# BulkSupplements A-Z Scraper
This notebook scrapes product titles and URLs from BulkSupplements A-Z page and saves them to a CSV file.

In [None]:
%pip install requests beautifulsoup4 pandas

In [None]:
# This finds the headers of the index

import requests
from bs4 import BeautifulSoup
import csv
import pandas as pd  # For easier CSV handling
url = 'https://www.bulksupplements.com/pages/products-a-z'
response = requests.get(url)
response.raise_for_status()
soup = BeautifulSoup(response.text, 'html.parser')
az_list = soup.find('div', class_='az-list')
if not az_list:
    raise Exception('az-list element not found')
az_main_wraps = az_list.find_all('div', class_='az-list-main-wrap', recursive=False)
print(f'Number of az-list-main-wrap divs:', len(az_main_wraps))

In [None]:
# Extract product names, URLs, and az-list-header/az-list-header-first id from each az-list-main-wrap
data = []
for wrap in az_main_wraps:
    # Find header id (az-list-header or az-list-header-first)
    header_span = wrap.find('span', class_='az-list-header')
    if not header_span:
        header_span = wrap.find('span', class_='az-list-header-first')
    header_id = None
    if header_span and header_span.has_attr('id'):
        header_id = header_span['id']
        if header_id.startswith('az-'):
            header_id = header_id[3:]
    ul = wrap.find('ul', class_='az-list-columns')
    if not ul:
        continue
    for a in ul.find_all('a'):
        title = a.get_text(strip=True)
        href = a.get('href')
        if title and href and 'Capsules' not in title and 'Softgels' not in title and 'Pocket' not in title and 'Performance' not in title and 'Machine' not in title:
            data.append({'title': title, 'url': href, 'header_id': header_id})
print(f'Extracted {len(data)} products (excluding "Capsules", "Softgels", "Pocket", "Performance", and "Machine")')
# Display first 5 entries in a readable format
for item in data[:5]:
    print(f"Header ID: {item['header_id']}")
    print(f"Name: {item['title']}")
    print(f"URL: {item['url']}")
    print('-' * 40)

In [None]:
# Test scraping for a single product URL and display only specified headers and their content
product_url = 'https://www.bulksupplements.com/products/wheatgrass-powder-2'  # Enter a product URL here
if product_url:
    response = requests.get(product_url)
    response.raise_for_status()
    soup = BeautifulSoup(response.text, 'html.parser')
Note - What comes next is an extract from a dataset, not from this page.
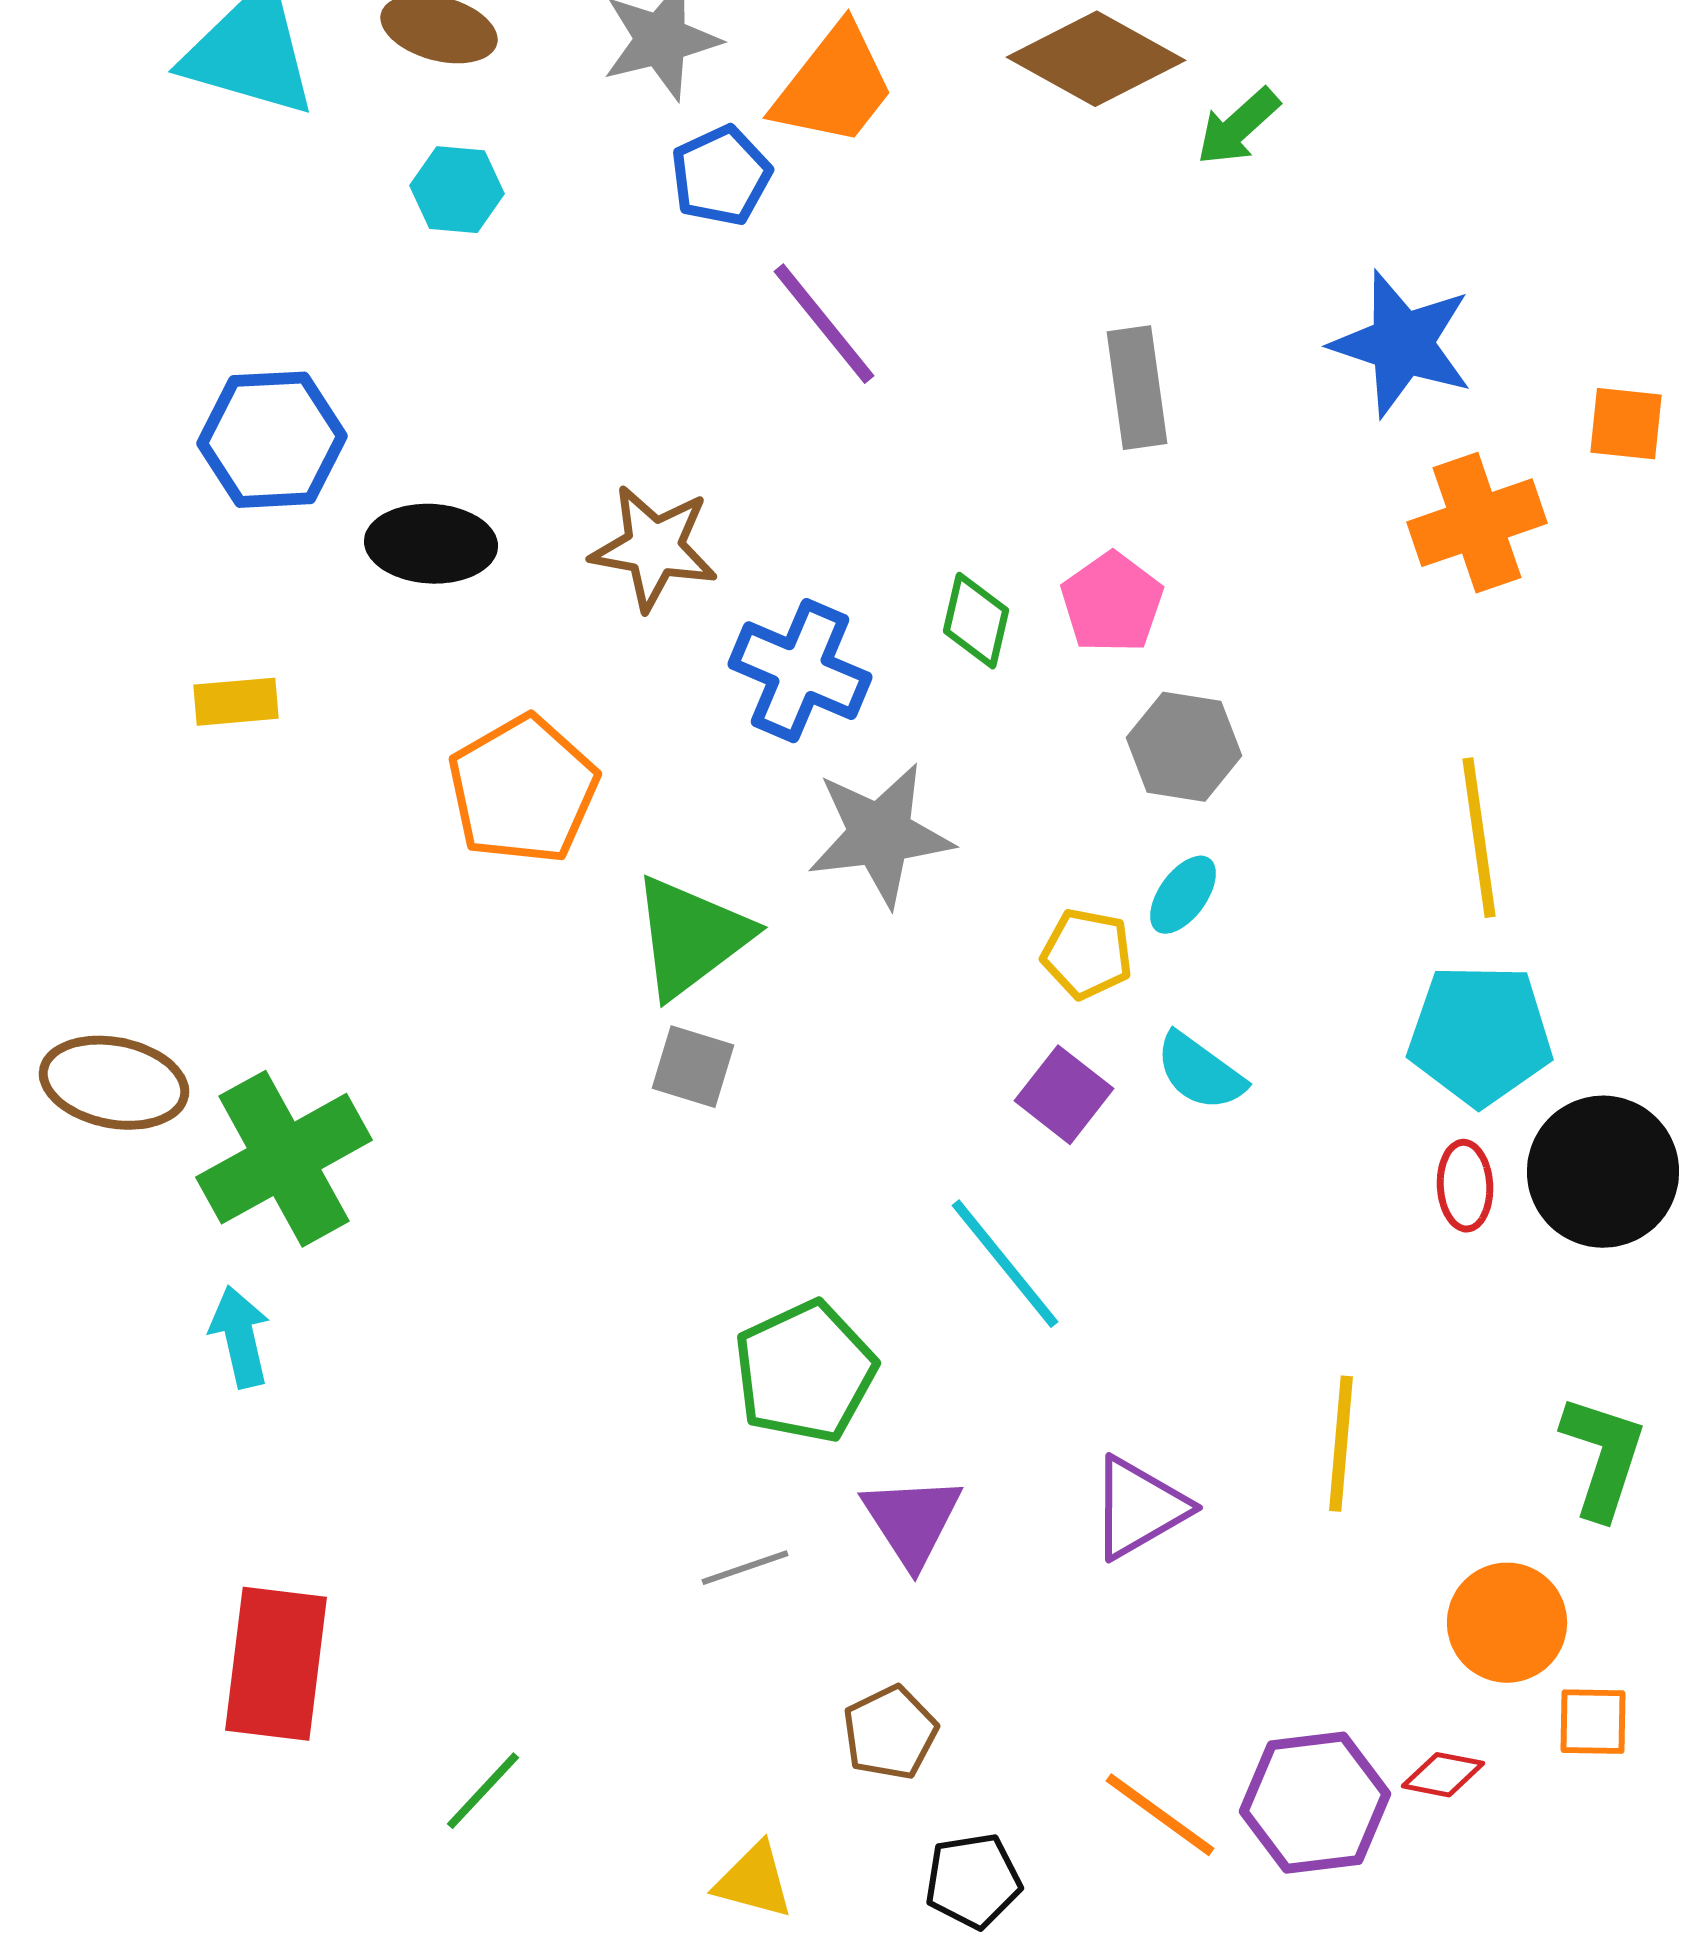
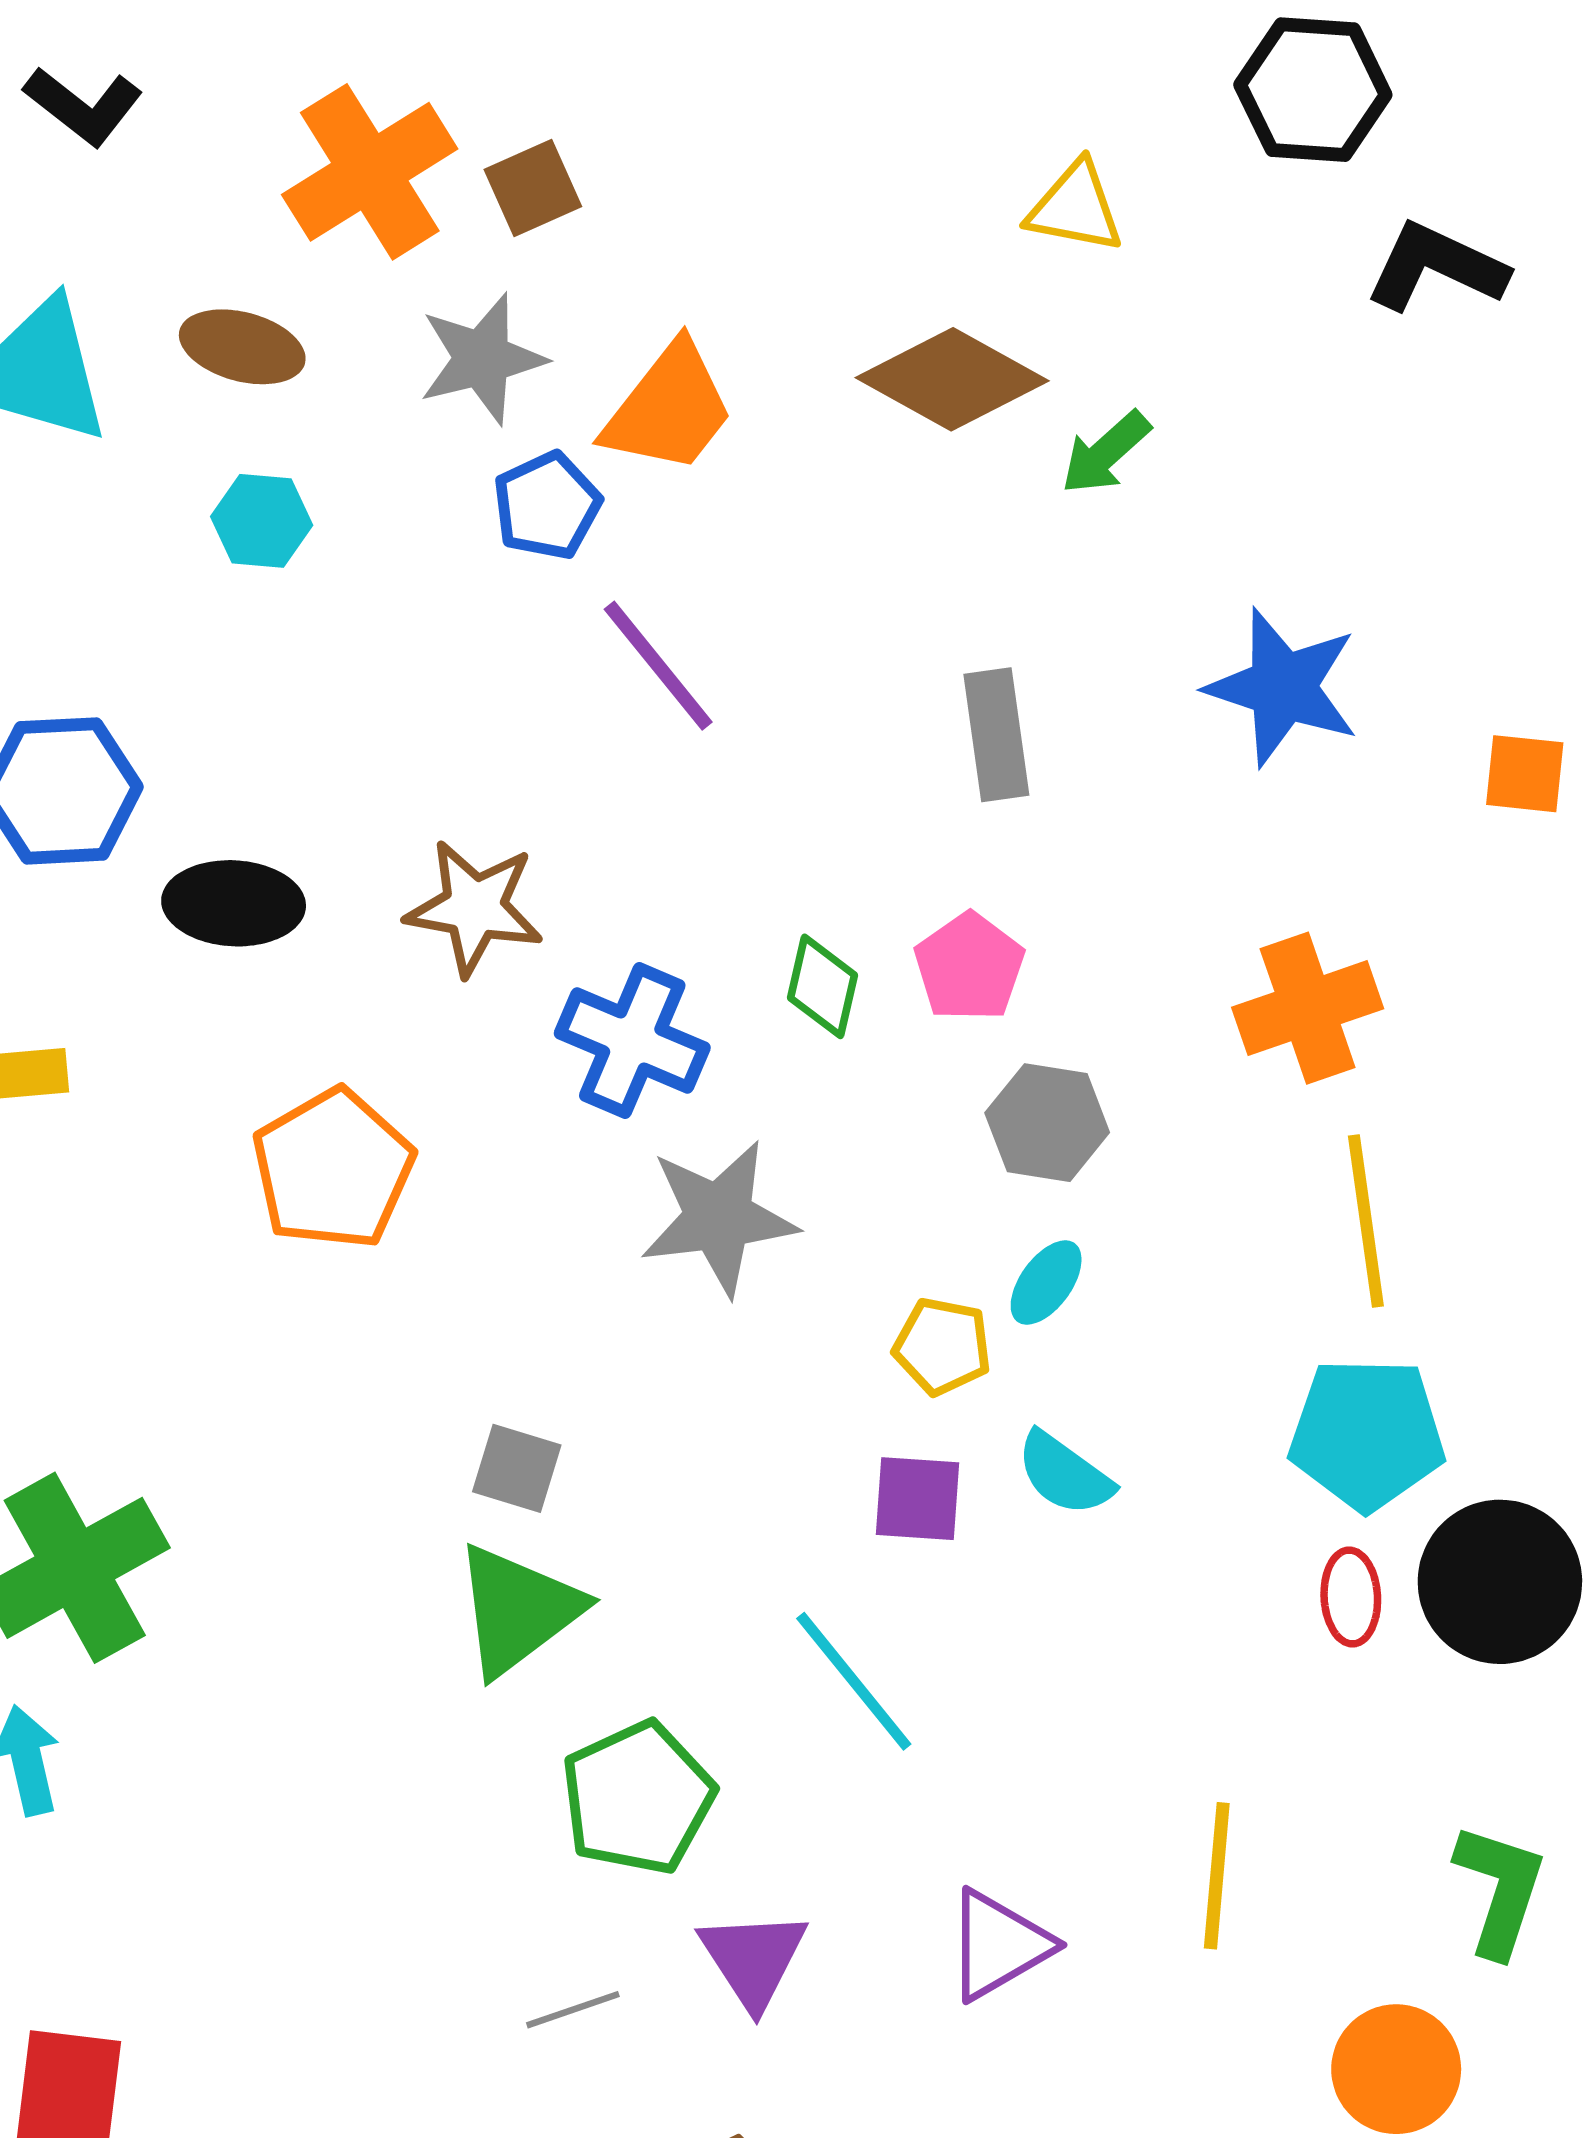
orange cross: (1477, 523) -> (1308, 1008), moved
green triangle: (691, 937) -> (518, 1610), moved
purple square: (1064, 1095) -> (918, 1499), turned -34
    # --- Scrape Variants and Prices ---
    variants_and_prices = []
    variant_picker = soup.find('variant-picker')

    variants = [span.get_text(strip=True) for span in variant_picker.select('.variant-picker__option-values span')]
    print('Variants found:', variants)

    # Find div with id containing 'shopify-section-template'
    section_div = soup.find('div', id=lambda x: x and 'shopify-section-template' in x)
    if section_div:
        # Find x-tabs inside this div
        x_tabs = section_div.find('x-tabs')
        if x_tabs:
            # Define the headers we are interested in
            interested_headers = [
                "Serving Size",
                "Other Ingredients",
                "Allergen Information",
                "Free of",
                "Suggested Use"
            ]
            headers_data = []
            # Search only <div> and <p> with role='tabpanel' inside x-tabs for <b> tags
            for tabpanel in x_tabs.find_all(['div', 'p'], attrs={'role': 'tabpanel'}):
                # Find all <b> tags within the tabpanel
                b_tags = tabpanel.find_all('b')
                for b_tag in b_tags:
                    header_text_with_colon = b_tag.get_text(strip=True)
                    header = header_text_with_colon.strip(':')
                    if header in interested_headers:
                        # Find the parent <p> or <div> of the <b> tag
                        parent_tag = b_tag.find_parent(['p', 'div'])
                        if parent_tag:
                            # Get the text of the parent and remove the header to get the content
                            content = parent_tag.get_text(separator=' ', strip=True).replace(header_text_with_colon, '', 1).strip()
                            headers_data.append({'name': header, 'url': product_url, 'content': content})
            if headers_data:
                print('--- Supplemental Facts ---')
                for entry in headers_data:
                    # print(f"URL: {entry['url']}")
                    print(f"Header: {entry['name']}")
                    print(f"Content: {entry['content']}")
                    print('-' * 40)
            else:
                print('No interested headers found in tabpanel elements in x-tabs.')
        else:
            print('x-tabs element not found')
    else:
        print('shopify-section-template div not found')
else:
    print('Please enter a product URL in product_url.')


In [None]:
import time
import pprint
import requests
from bs4 import BeautifulSoup
import csv
import pandas as pd  

# --- Step 1: Re-extract product names, URLs, and az-list-header/az-list-header-first id from each az-list-main-wrap ---
url = 'https://www.bulksupplements.com/pages/products-a-z'
response = requests.get(url)
response.raise_for_status()
soup = BeautifulSoup(response.text, 'html.parser')
az_list = soup.find('div', class_='az-list')
if not az_list:
    raise Exception('az-list element not found')
az_main_wraps = az_list.find_all('div', class_='az-list-main-wrap', recursive=False)
print(f'Number of az-list-main-wrap divs:', len(az_main_wraps))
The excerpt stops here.